» Task directions
Return every line below as is, leaving out the pictures.
*** Opening of Data provided ***
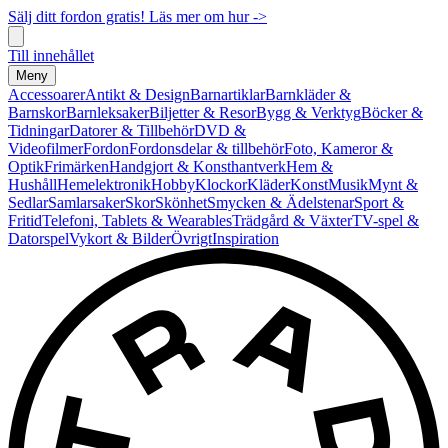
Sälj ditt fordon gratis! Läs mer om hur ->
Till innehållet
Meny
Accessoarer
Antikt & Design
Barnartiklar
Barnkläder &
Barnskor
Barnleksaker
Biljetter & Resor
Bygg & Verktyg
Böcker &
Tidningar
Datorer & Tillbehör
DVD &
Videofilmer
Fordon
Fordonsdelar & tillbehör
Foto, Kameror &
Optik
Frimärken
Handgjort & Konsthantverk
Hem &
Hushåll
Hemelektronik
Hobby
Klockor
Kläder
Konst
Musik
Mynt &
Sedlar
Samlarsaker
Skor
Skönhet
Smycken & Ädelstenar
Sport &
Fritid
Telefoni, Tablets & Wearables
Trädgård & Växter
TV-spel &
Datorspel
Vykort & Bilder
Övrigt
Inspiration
*** Close of Data provided ***
» Response to this task
Sälj ditt fordon gratis! Läs mer om hur ->
Till innehållet
Meny
Accessoarer
Antikt & Design
Barnartiklar
Barnkläder &
Barnskor
Barnleksaker
Biljetter & Resor
Bygg & Verktyg
Böcker &
Tidningar
Datorer & Tillbehör
DVD &
Videofilmer
Fordon
Fordonsdelar & tillbehör
Foto, Kameror &
Optik
Frimärken
Handgjort & Konsthantverk
Hem &
Hushåll
Hemelektronik
Hobby
Klockor
Kläder
Konst
Musik
Mynt &
Sedlar
Samlarsaker
Skor
Skönhet
Smycken & Ädelstenar
Sport &
Fritid
Telefoni, Tablets & Wearables
Trädgård & Växter
TV-spel &
Datorspel
Vykort & Bilder
Övrigt
Inspiration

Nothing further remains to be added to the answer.